Besides, I was a ducat richer. The Maestro provides my room and board-very sumptuously, I admit-but he is sparing, even miserly, when it comes to a clothing allowance. Almost all my spending money comes from the tips his clients and patients give me for performing my arduous duties-opening and closing doors, for instance, and bowing them out. That is the reason I do not flaunt my “NH.” Some people are embarrassed to tip the nobly-born a soldo or two, or else consider my rank an excuse not to. You’d think they would reward me more, not less.
Yesterday’s events now made perfect sense. Bells ring in Venice all the time, but the Maestro, already worried, must have recognized the tolling for Procurator Orseolo and known that his peril was now much greater. He had sent me off to chase wild geese while he consulted the crystal. A very fine prophecy, too- Death the murder causing death the death penalty to break cover but go after the wrong suspect. Venice as La Serenissima, the Most Serene Republic, is feminine. The Serene One, in masculine, would be His Serenity the doge, who had moved to send warning and remained unmoved by my protests. The wise Maestro had departed, leaving the mute Bruno behind. Very succinct!
There were dozens of gondolas tied up at the Molo.
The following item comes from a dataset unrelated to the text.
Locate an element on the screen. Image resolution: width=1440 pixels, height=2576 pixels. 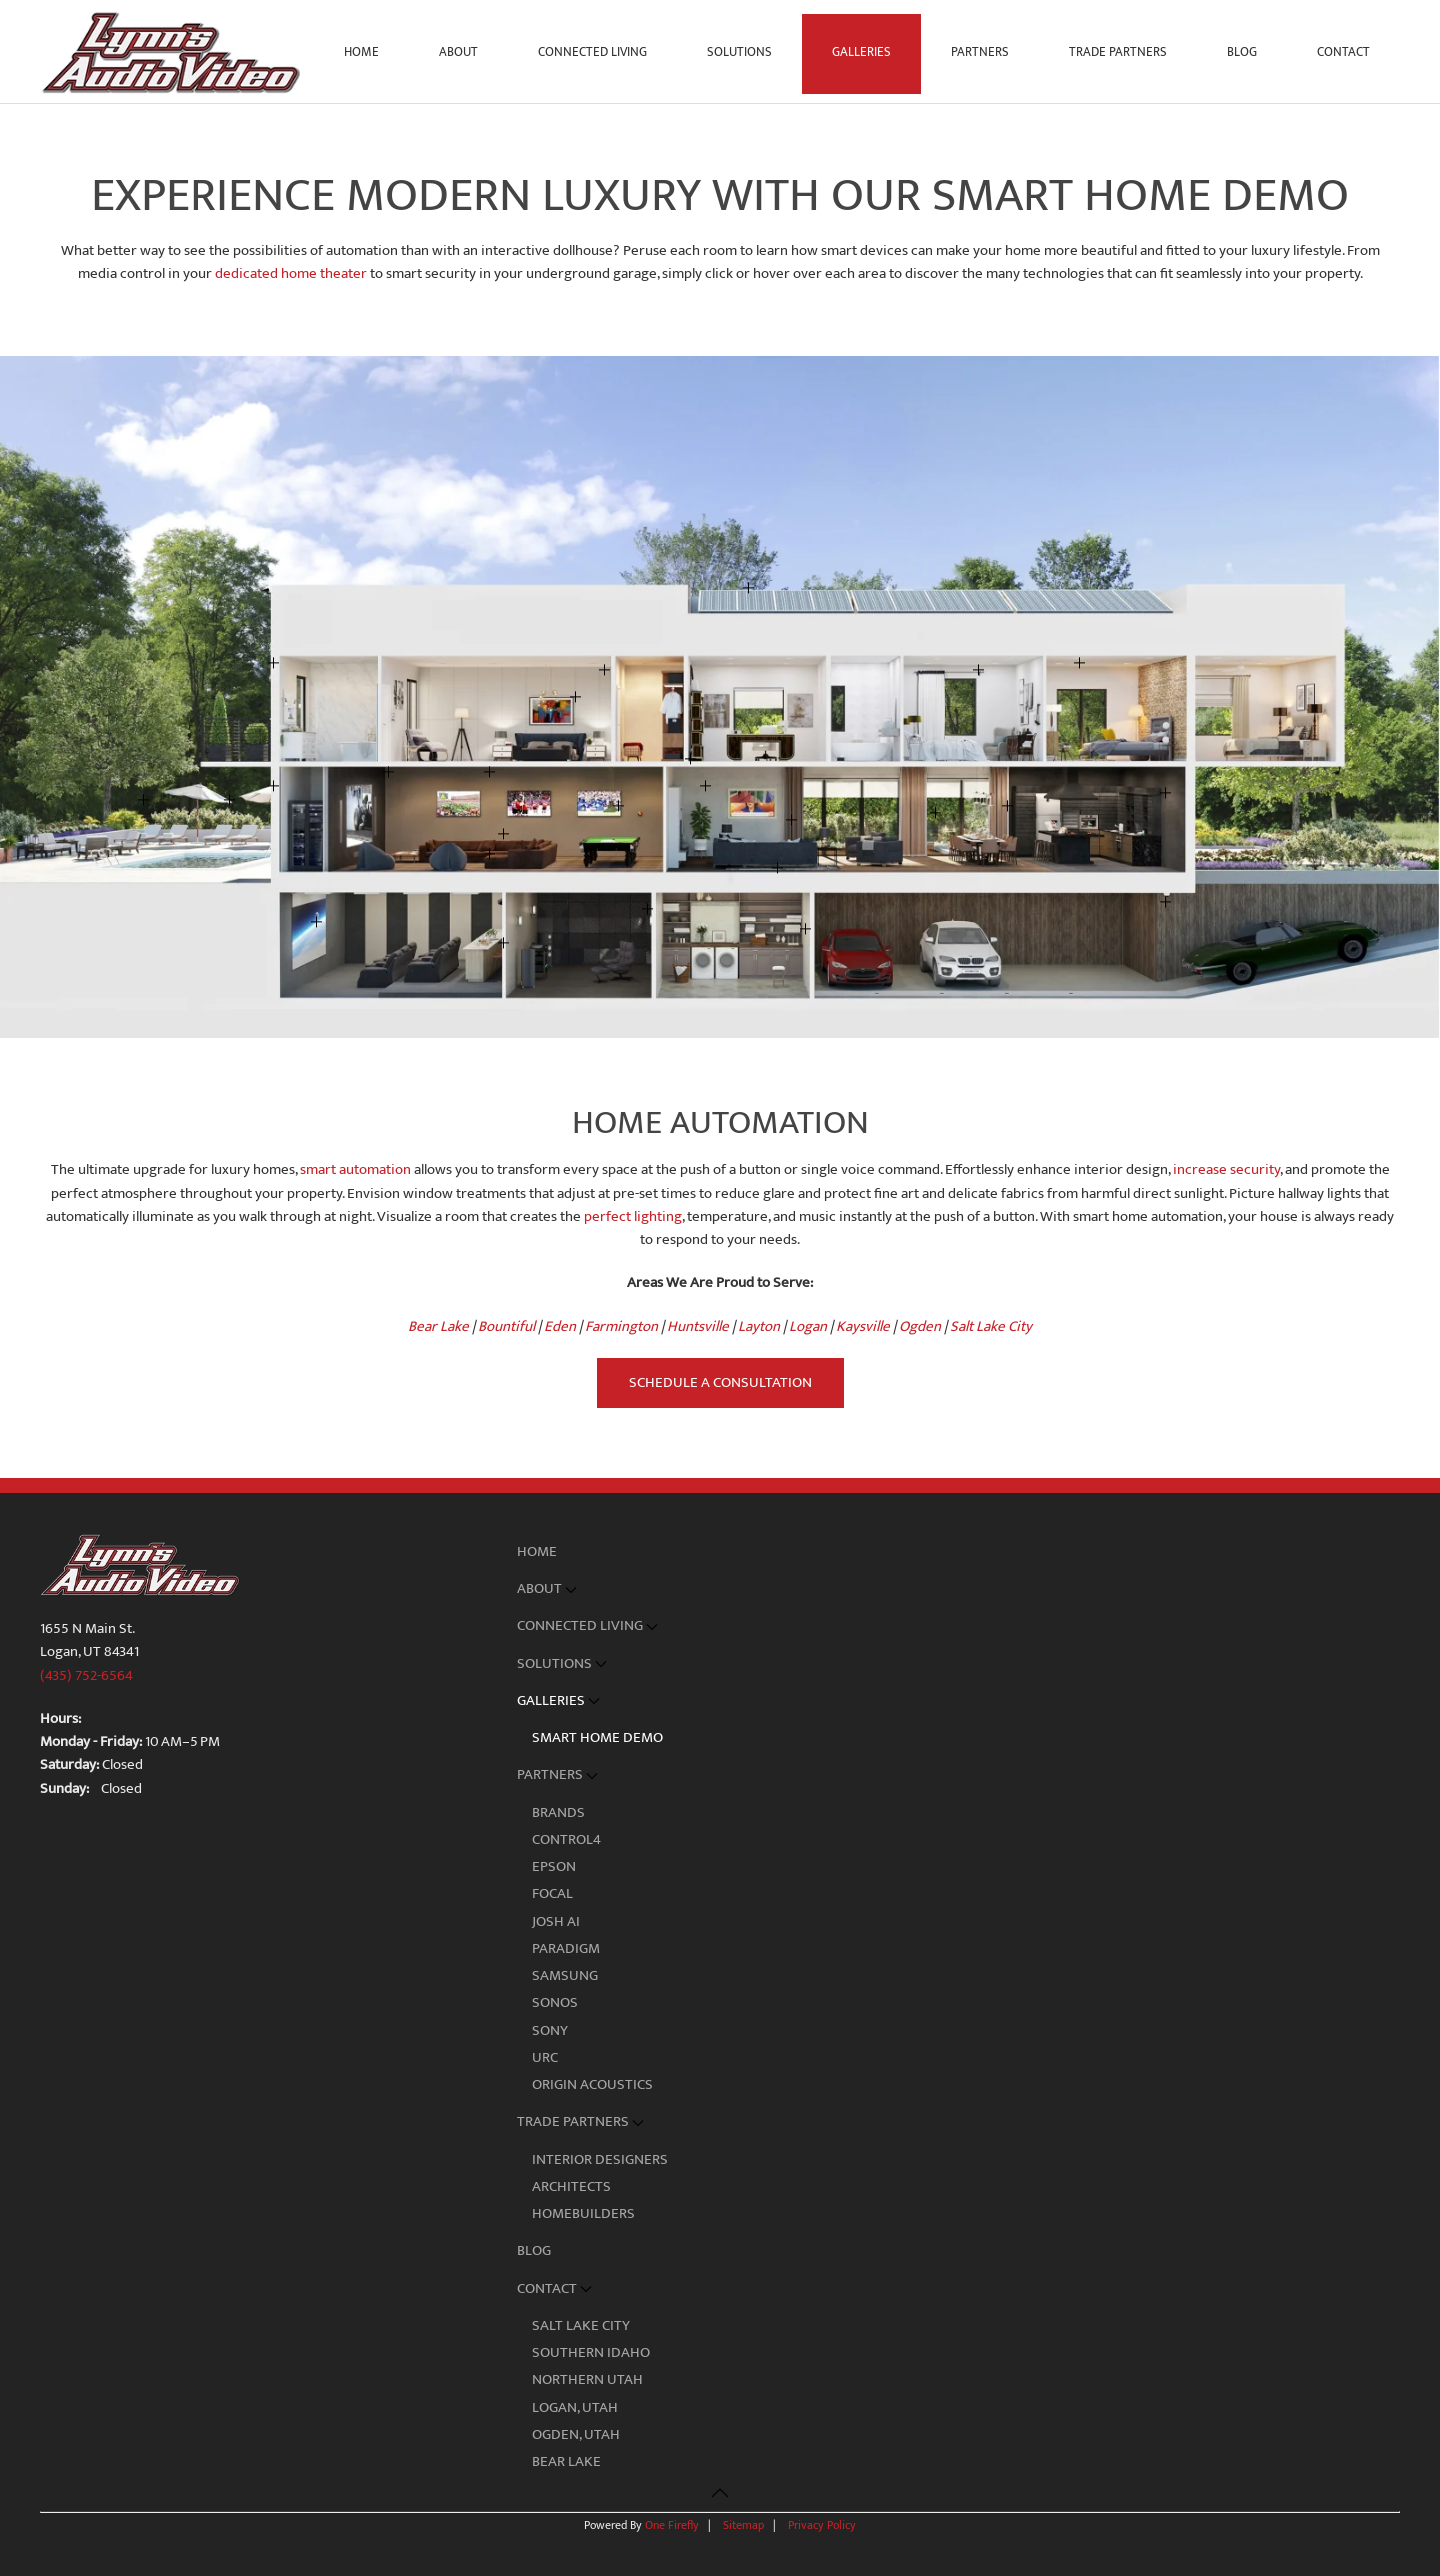
Trade Partners [button] is located at coordinates (1118, 52).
I picked out a man with arms like a Barbary ape and began haggling, accepting his second offer on condition he sing to me the whole way.
A few strokes of his oar swung us out into the choppy and iron-gray Basin of San Marco, a February desert. At other seasons it teams with great ships swaying at anchor, best seen all sparkly in misty morning light. Here the convoys gather for voyages to distant lands-Seville, Egypt, Constantinople, or far-off England and Flanders-hundreds of galleys, all identical, all state-built and state-owned, rowed by freemen mostly, not criminals, and every one captained by a Venetian nobleman. Here they return with exotic spices, sulfur, wine, olive oil, raisins, currants, timber, and dozens of other cargoes. As a child I dreamed of being the captain of such a ship and sailing to such places. Some days I still do.
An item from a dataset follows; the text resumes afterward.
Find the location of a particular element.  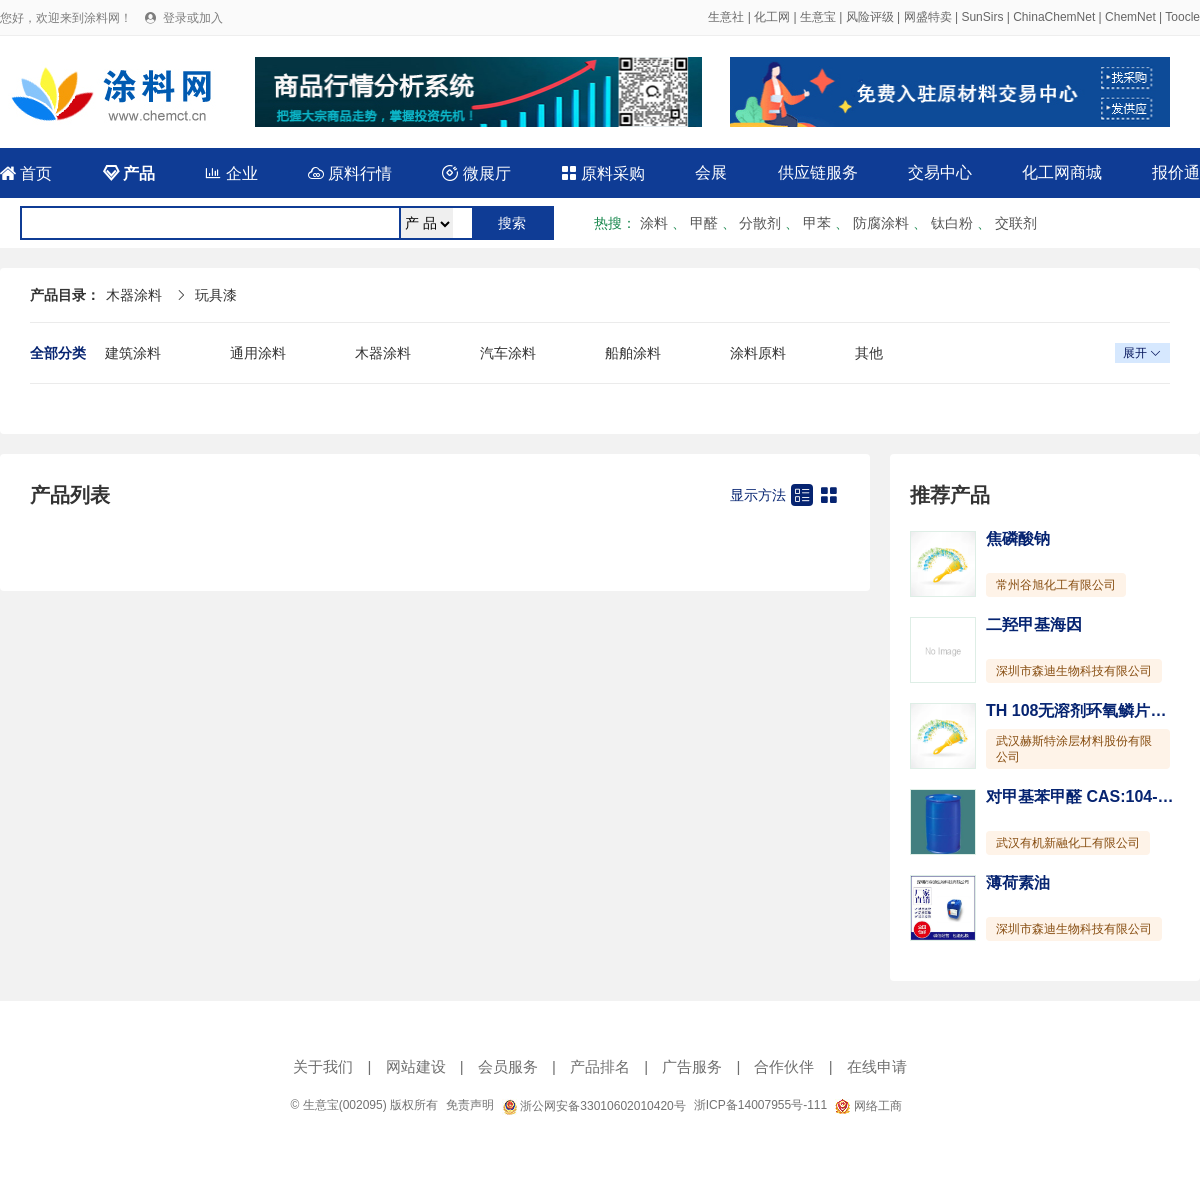

网站建设 is located at coordinates (416, 1066).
Regrettably that morning there were almost no ships, my gondolier had the throat of a Barbary ape, and I was distracted by my worries about the Ten. I was not convinced that the doge could hold them back as he said he could, and I could see no possibility of persuading my master to flee the city. Nor could I imagine myself ever deserting him and running away. A man has to cherish his self-respect. I was caught in the jaws of a dilemma.
The quatrain had been magnificently fulfilled, so far as I could see, every line, but it gave no guidance on what was going to happen next.
When I paid off my gondolier at the Ca’ Barbolano, I found the great doors open, and the Marciana family army busily loading a boat. I slipped by with a few cheerful greetings on the wing. Jacopo and Angelo Marciana are brothers of the citizen class, and partners of NH Alvise Barbolano in a type of arrangement that is quite common in the Republic: sier Alvise provides space in his palace for them and the business, plus certain hereditary trading rights that the nobility reserved to itself centuries ago. The commoners do the work and provide the capital. The Marcianas also supply the muscle power of a dozen sons between them. The profits are divided.